Core Contracts

Summary

The buyBackNFT function is publicly accessible and lacks access restrictions, allowing any user to trigger a buyback and prematurely end an active auction.

Vulnerability Details

IN the code https://github.com/Cyfrin/2025-02-raac/blob/main/contracts/core/pools/StabilityPool/NFTLiquidator.sol#L160-L183 The function does not enforce any checks on who can call it, meaning that any external user can invoke the buyBackNFT function. By doing so, anyone could force the termination of an auction—regardless of the auction’s current state or whether they are the highest bidder—effectively stealing the NFT away from the auction process and locking out legitimate bidders.

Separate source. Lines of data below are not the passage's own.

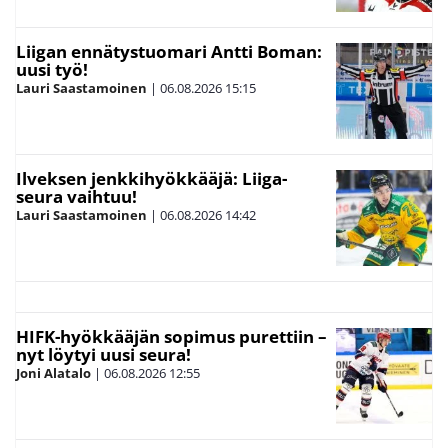
Liigan ennätystuomari Antti Boman:
uusi työ!
Lauri Saastamoinen
|
06.08.2026
15:15
Ilveksen jenkkihyökkääjä: Liiga-
seura vaihtuu!
Lauri Saastamoinen
|
06.08.2026
14:42
HIFK-hyökkääjän sopimus purettiin –
nyt löytyi uusi seura!
Joni Alatalo
|
06.08.2026
12:55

At first view, this might look like a feature designed to end auction on time provided the debt is covered, but anyone could steal the nft from the deserved highest bidder profitable, provided the bid of the highest bidder is well more than the debt*1.1, this means an nft covering a debt of 1eth and with current highest bid of 2 eth can get stolen by anyone who just uses 1.1 eth to ssteal the nft, voiding the auction and cheating the highest bidder

Impact

• Compromises the fairness of the auction process

• Enables malicious actors to unilaterally end auctions, disrupting market dynamics

Tools Used

Manual Review

Recommendations

• Consider integrating a multi-step confirmation or time delay mechanism to prevent abrupt auction termination.

• Validate that the caller has a legitimate claim or stake in the auction before allowing the buyback to proceed.